I am here if you ever want to chat.
I'm so, so sorry. I know how heartbreaking my loss was and am just so sad for you. There aren't any words that can take away the pain. I will just say time does help as you work through the grief and one day you will likely reach a point where your desire to try again will outweigh the fear. Just take the time you need, one day at a time.
I'm so very sorry for your loss
Your situation sounds very similar to mine in some ways, though they finally did find a fetus in or near my tube (at first they thought it was just a cyst on my ovary that kept getting bigger). I also had fluid in my pelvis/abdominal cavity.
So glad you found this forum for support. We're here for you.
I am so so sorry!!! I just found out my baby was gone last Monday with a ultrasound. No one told me until
Tuesday but I knew. I was ten weeks... Never had any problems. It was a huge shock.
Today I had a d&c done.
I am so sorry you are all going through something like this. I'm trying to find hope and acceptance, but its not easy and its not helping that I'm surrounded by children daily where I live...with 2 pregnant women.

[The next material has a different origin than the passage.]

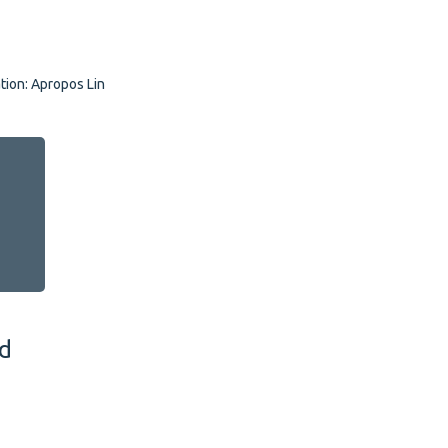
tion: Apropos Lingua
nd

I'm sleeping a lot and I'm still weak...guess cause of my blood count...and just the shock and pain of losing my child. I keep thinking about the possible gender and the names we decided on long ago.
I pray this is the end of it and that the test Tuesday will show hcg levels below 1...so I can TRY to move on.
it's so hard when u are around pregnant women... I have a lot of gfs that are pregnant and one even found out today after I had my d&c that she's having twins... I'm
Happy for all
My friends but it hurts knowing I'm suppose to be pregnant too and now I'm not.... I'm scared to death this is going to happen again I don't know if I can take the heart ache again.
I am so very sorry for your loss.
This board has been an amazing source of comfort during my losses and I hope you are able to find some comfort here as well. ((((HUGS))))
I don't know how you feel about it, but when we lost our baby we decided to name him/her. We didn't know the gender so we chose a gender neutral name. For me it helped a lot, because it was our baby, a part of our family. Something you might want to consider.
Hang in there, time does heal all wounds even if it doesn't feel that way now.